[Page images and extracted text]
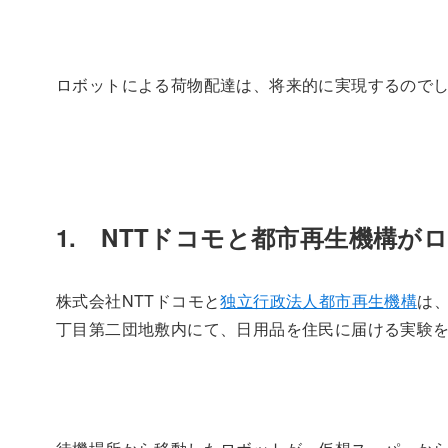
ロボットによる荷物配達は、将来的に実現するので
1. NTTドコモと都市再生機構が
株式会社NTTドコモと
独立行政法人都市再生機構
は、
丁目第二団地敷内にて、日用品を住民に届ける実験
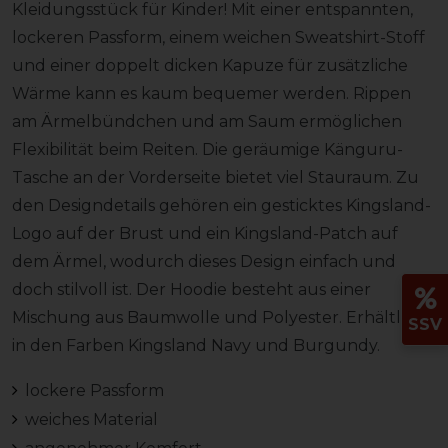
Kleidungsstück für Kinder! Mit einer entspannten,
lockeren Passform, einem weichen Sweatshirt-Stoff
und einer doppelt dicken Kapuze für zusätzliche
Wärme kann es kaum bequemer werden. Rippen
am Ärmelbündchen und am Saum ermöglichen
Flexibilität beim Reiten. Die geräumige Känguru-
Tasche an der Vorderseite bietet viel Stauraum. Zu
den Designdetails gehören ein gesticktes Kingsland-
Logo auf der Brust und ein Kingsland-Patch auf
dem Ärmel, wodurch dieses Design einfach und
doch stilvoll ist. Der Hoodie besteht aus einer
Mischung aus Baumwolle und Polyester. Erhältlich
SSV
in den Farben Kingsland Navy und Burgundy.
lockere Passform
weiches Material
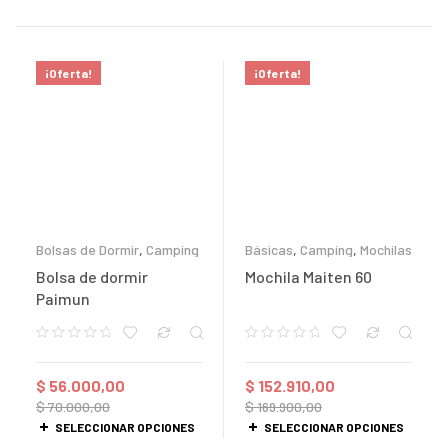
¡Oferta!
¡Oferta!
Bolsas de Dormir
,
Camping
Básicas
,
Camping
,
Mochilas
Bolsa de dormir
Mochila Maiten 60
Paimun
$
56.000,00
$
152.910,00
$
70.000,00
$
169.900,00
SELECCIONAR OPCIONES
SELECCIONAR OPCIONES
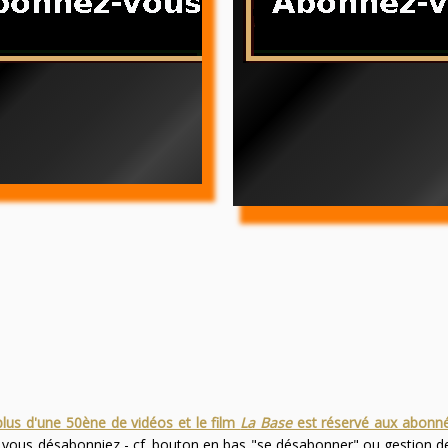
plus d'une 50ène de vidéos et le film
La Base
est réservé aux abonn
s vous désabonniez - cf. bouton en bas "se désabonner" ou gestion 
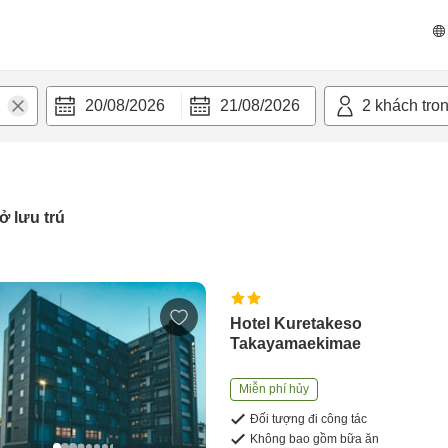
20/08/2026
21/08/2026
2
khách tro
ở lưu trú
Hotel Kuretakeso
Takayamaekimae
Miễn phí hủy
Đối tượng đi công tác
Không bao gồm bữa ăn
==
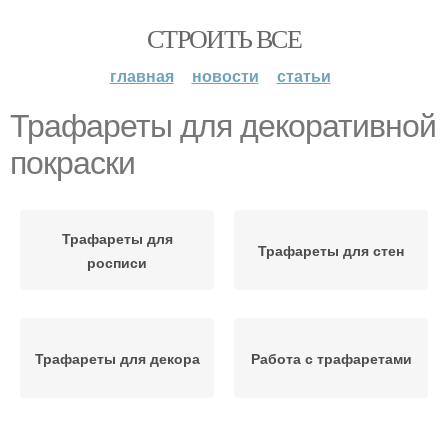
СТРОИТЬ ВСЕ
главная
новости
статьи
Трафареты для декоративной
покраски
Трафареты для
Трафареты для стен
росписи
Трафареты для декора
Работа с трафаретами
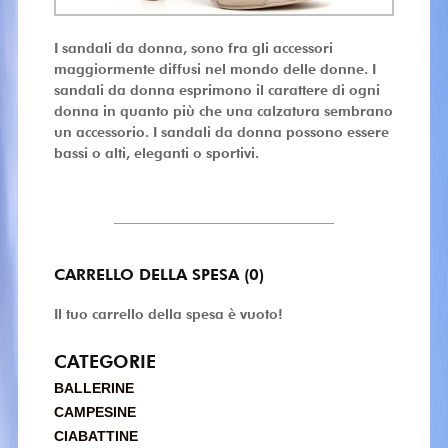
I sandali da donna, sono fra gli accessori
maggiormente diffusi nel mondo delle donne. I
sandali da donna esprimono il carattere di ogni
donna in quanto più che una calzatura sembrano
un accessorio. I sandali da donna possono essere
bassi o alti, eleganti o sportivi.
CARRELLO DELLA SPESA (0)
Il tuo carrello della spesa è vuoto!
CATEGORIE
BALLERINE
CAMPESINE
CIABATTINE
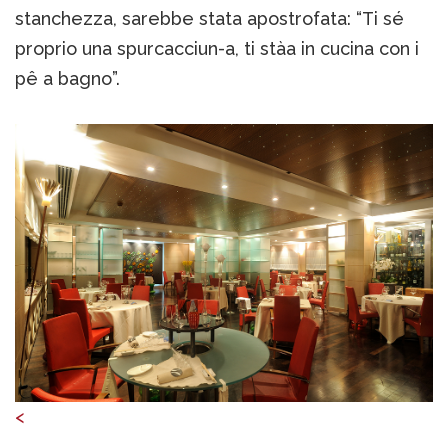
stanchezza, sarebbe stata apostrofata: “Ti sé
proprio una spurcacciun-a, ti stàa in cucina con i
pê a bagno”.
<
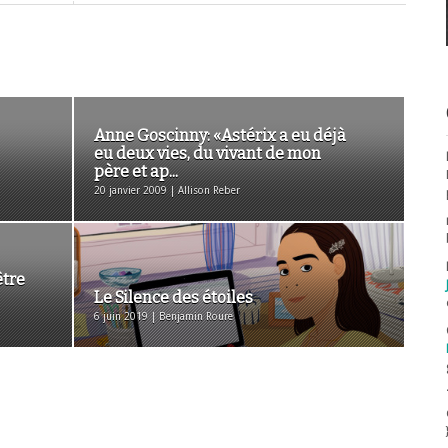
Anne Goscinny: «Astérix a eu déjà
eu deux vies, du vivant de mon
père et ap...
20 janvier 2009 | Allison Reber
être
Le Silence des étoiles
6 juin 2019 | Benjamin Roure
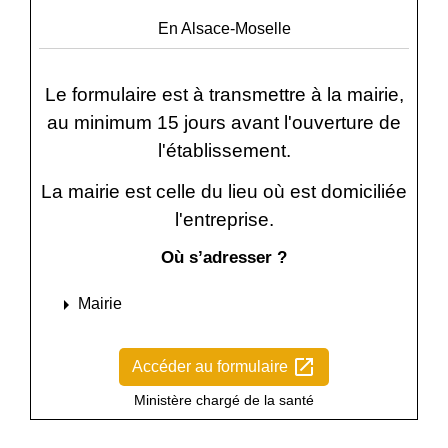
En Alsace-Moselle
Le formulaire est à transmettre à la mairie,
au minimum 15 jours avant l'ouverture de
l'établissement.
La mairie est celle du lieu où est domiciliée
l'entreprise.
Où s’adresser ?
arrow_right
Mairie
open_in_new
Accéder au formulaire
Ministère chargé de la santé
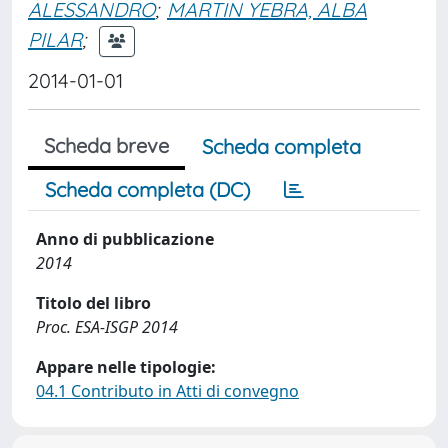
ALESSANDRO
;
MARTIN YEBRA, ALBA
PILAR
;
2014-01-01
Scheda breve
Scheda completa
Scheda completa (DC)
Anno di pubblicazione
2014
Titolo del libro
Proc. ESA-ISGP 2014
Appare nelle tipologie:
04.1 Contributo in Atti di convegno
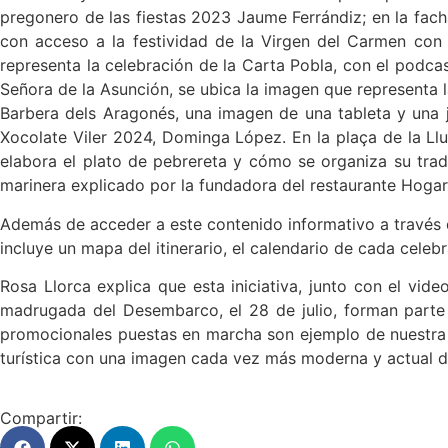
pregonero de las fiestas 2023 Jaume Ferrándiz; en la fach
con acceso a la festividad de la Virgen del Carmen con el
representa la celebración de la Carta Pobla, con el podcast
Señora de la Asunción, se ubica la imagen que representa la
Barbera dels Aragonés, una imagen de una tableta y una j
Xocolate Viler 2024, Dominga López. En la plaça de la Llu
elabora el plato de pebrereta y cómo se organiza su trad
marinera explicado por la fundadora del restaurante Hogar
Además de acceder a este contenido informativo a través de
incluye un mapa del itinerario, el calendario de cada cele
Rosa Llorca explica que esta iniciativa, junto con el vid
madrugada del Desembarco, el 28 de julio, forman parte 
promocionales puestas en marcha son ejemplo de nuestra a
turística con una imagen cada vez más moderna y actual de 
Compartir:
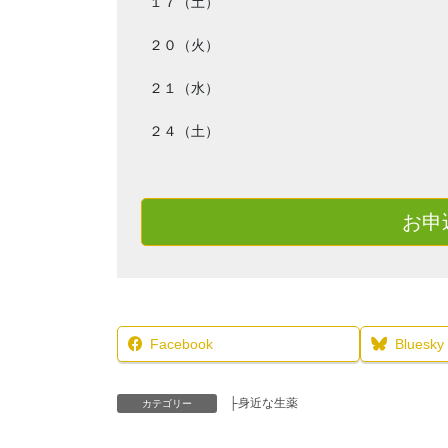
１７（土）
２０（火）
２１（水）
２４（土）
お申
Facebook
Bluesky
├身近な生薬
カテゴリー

Directions for this task:
Counting only lines of the data above that hold "sandali", report the total and nothing else.

Exercise solution:
3